Early Intervention Helps Children and Families
If you have a young child with disabilities or developmental delays, you probably already know that challenges can meet you at every turn. Maybe your baby doesn’t eat well and mealtimes are a problem. Or maybe your toddler can’t climb stairs and throws tantrums in frustration. Perhaps your child is almost 3 and still isn’t speaking. Such issues can lead to even more problems. Your child’s growing, learning, and developing may be slowed, for example, or your family’s participation in social or community activities may be limited. The situation can feel overwhelming to any family.
“The good news is that help is available,” says Judy Swett, an early childhood parent advocate for PACER Center. “Through Part C of the Individuals with Disabilities Education Act (IDEA), early intervention services can meet the developmental needs of eligible children up to age 3 and provide supports to their families. Services may include anything from speech therapy for your child to information on helpful community resources for you. Your strengths, resources, needs, priorities, wishes, and concerns as they relate to the development of your child are of prime importance to those working with your child and family.”
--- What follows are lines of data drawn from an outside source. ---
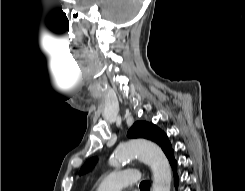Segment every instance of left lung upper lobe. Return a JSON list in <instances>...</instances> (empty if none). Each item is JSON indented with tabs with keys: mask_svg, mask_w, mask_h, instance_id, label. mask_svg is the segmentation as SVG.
<instances>
[{
	"mask_svg": "<svg viewBox=\"0 0 245 191\" xmlns=\"http://www.w3.org/2000/svg\"><path fill=\"white\" fill-rule=\"evenodd\" d=\"M127 136L129 138H145L156 142L168 157L172 151V146L168 140L167 135L152 123L145 121H137L129 129ZM97 161V158L88 160L82 167L80 174L87 172Z\"/></svg>",
	"mask_w": 245,
	"mask_h": 191,
	"instance_id": "1",
	"label": "left lung upper lobe"
}]
</instances>
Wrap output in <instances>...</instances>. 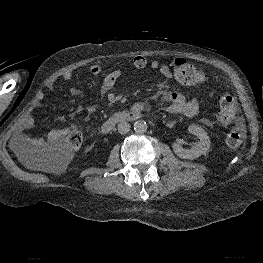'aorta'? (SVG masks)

The benefits don’t stop there. All families who receive early intervention services also have a service coordinator who can help make services work across agencies. Additional supports and services may include parent training as well as counseling and social work services.
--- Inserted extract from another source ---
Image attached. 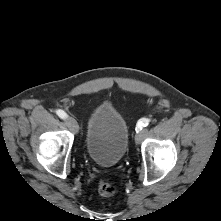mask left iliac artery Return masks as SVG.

To find out if your child qualifies for early intervention services, you can ask your school district for an evaluation. If you prefer, your doctor, child care provider, or other family member may make the request for you. A team that includes you will be formed to learn about your concerns and create an evaluation plan that will consider all areas of your child’s development. Once you give your written permission, the evaluation can begin.
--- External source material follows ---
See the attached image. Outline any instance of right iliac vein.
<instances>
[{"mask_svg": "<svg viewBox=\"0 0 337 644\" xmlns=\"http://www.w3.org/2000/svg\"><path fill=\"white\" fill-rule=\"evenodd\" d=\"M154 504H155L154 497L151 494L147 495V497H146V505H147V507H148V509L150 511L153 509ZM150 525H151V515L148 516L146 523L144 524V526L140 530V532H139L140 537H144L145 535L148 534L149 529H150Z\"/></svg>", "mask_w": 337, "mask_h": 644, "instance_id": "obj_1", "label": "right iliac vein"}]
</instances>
If your child qualifies, you’ll participate in a family assessment so the team can learn about what’s working and what isn’t as you parent your child with a disability or developmental delay. These areas of concern will then be written into an Individualized Family Service Plan (IFSP), a document that maps out goals for your child and family for one year. Depending on your child’s needs, goals will focus on developing basic skills such as communication, mobility, cognition, social interaction, and self-care. Your family goals might include such things as learning more about your child’s disability, accessing child care, participating in community activities, or meeting other parents.
With the goals clearly defined, the team will then consider what services are needed. If your infant daughter has trouble eating, for example, the IFSP team might write a goal that involves your child being able to suck and swallow. They’ll also discuss what services she will need and who will provide them. Family goals that you have identified, such as finding caregivers, also will be written into your IFSP. The team will support you in achieving them as well.
“Children grow, develop, and learn in the context of relationships with their families and other caregivers in everyday routines and activities,” Swett says. “As a parent, you are essential to the decision-making process in early intervention. You are the expert about the needs of your child and your family. You also are a key member of IFSP team, and your involvement is necessary if your child and family are to be served well.
“Having a child with disabilities or developmental delays can be challenging,” Swett adds. “Fortunately, early intervention services are family centered and can give you the supports and services you need to help your child grow, learn, and develop. Those services also can teach you how to advocate for your child and support your participation in your community to the extent that you desire.”
Information in this article applies to families who live in Minnesota. Each state has its own policies under the federal law.